NATO conducted nine joint exercises last year, from the eastern Mediterranean to the Baltic Sea, the International Institute for Strategic Studies (IISS) says.
- The troops -
"Together NATO allies represent 50 percent of the world's military might," NATO chief Jens Stoltenberg said on Tuesday welcoming Finland into the alliance. "As long as we stand together and protect each other... there will be no military attack against a NATO ally."
According to the Supreme Headquarters of Allied Powers in Europe (SHAPE), NATO can count on up to 3.5 million soldiers and personnel.
The three nations providing most military staff are the United States with 1.47 million active troops plus 800,000 reservists, Turkey with 425,000 soldiers and 200,000 reservists, and France with 210,000 troops and 40,000 reservists.
NATO has since 2004 had a multinational response force of some 40,000 soldiers on top of the 100,000 US troops already on European soil. It says it hopes to increase this to 300,000 soldiers.
It has also set up a "spearhead force" within it, dubbed the "Very High Readiness Joint Task Force" or VJTF, able to deploy 5,000 personnel in two to three days.
- 'Renewed unity' -
NATO had in recent years faced an existential crisis.
French President Emmanuel Macron in 2019 famously said that NATO was experiencing "brain death" after it failed to respond to Turkey's unilateral invasion of northeast Syria.

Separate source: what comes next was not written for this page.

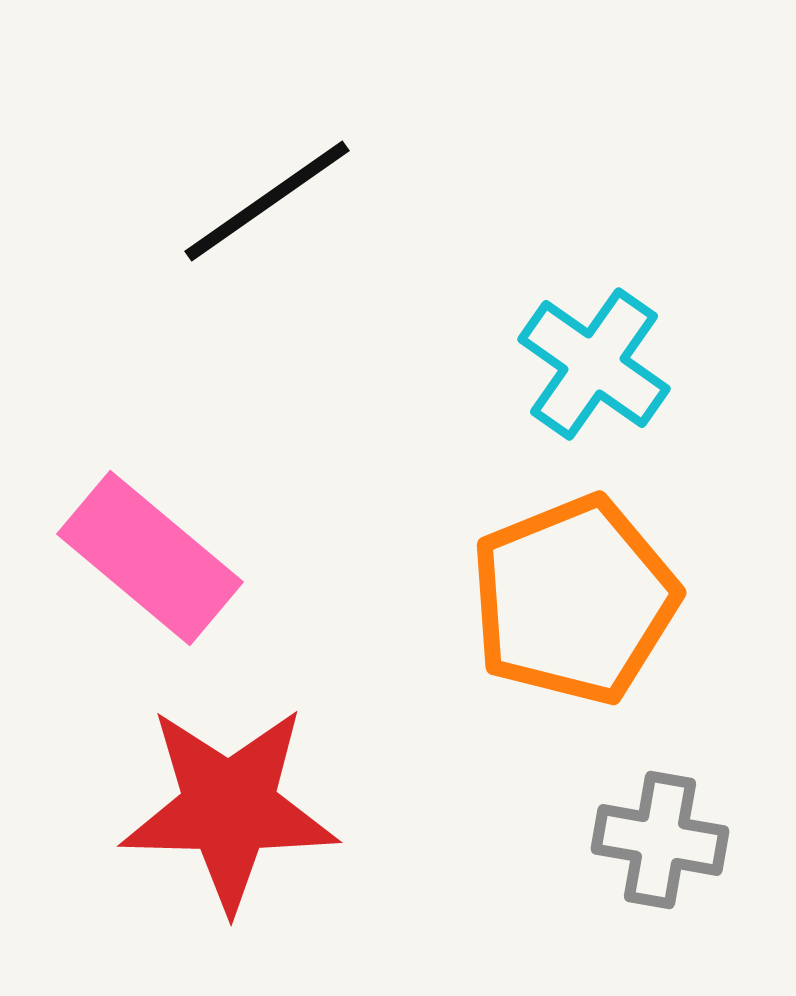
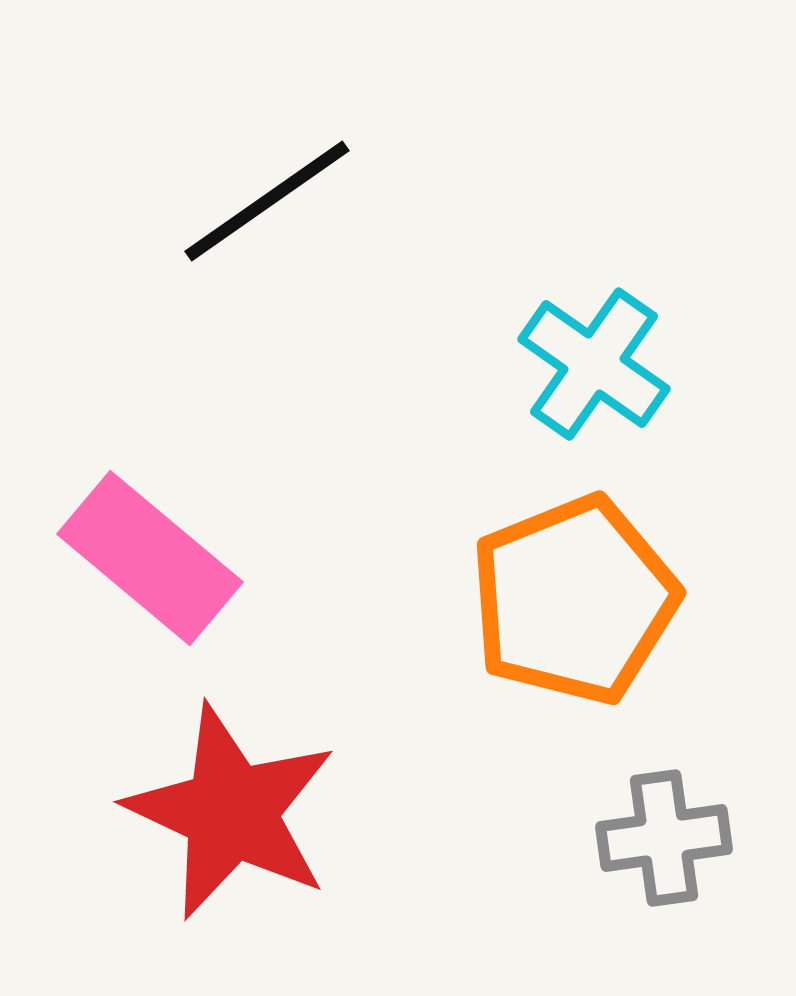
red star: moved 2 px right, 4 px down; rotated 24 degrees clockwise
gray cross: moved 4 px right, 2 px up; rotated 18 degrees counterclockwise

But Russian President Vladimir Putin's "re-invasion of Ukraine has provided the fuel for the alliance's renewed unity and recommitment to cooperative security, crisis management, and collective defence," retired general Philip M. Breedlove, who used to head US European Command, wrote in February.
According to IISS, the alliance has since doubled its deployment from four battle groups –- in Estonia, Latvia, Lithuania and Poland –- to eight, including Bulgaria, Hungary, Romania and Slovakia.
But "it is likely that most of the high-readiness forces will need to be European", it said in an annual assessment for 2023.